─── Records

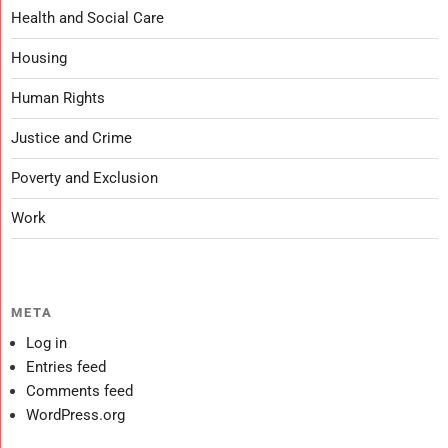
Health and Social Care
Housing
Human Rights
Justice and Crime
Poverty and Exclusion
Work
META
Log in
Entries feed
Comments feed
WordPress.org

──────
─── Records

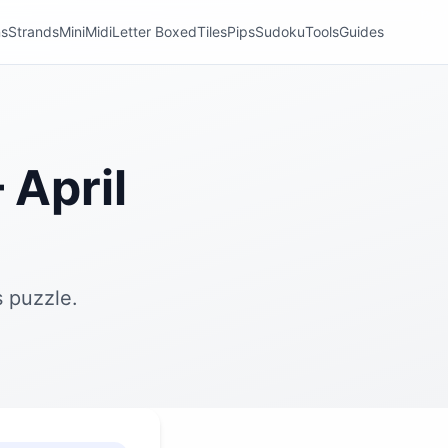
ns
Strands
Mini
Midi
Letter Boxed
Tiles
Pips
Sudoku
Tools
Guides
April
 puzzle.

──────
─── Records

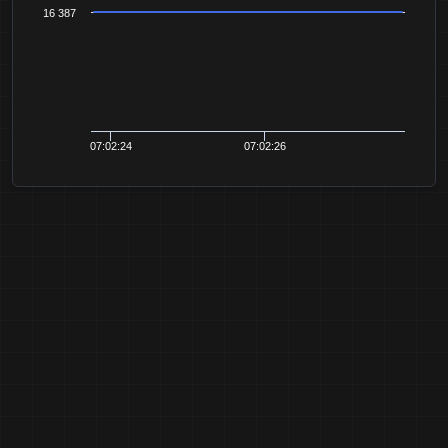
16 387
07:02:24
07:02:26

──────

#### Aim of the exercise
Using the data above, transcribe the lines that run from the line with "Health and Social Care" to the line with "WordPress.org", both ends kept, and output nothing else.

#### Answer below
Health and Social Care
Housing
Human Rights
Justice and Crime
Poverty and Exclusion
Work
META
Log in
Entries feed
Comments feed
WordPress.org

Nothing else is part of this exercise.